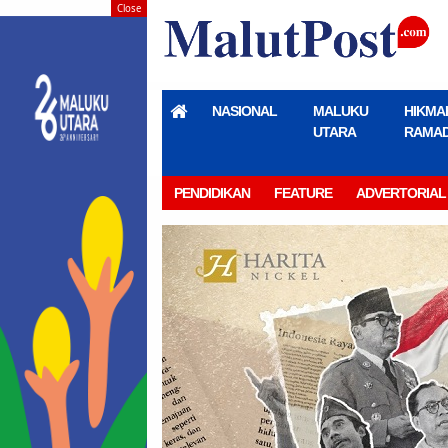
Close
NASIONAL
MALUKU
HIKMA
UTARA
RAMA
PENDIDIKAN
FEATURE
ADVERTORIAL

TASK ITEM: Each record above needs to be retyped exactly, without any pictures.

RESPONSE:
Close
NASIONAL
MALUKU
HIKMA
UTARA
RAMA
PENDIDIKAN
FEATURE
ADVERTORIAL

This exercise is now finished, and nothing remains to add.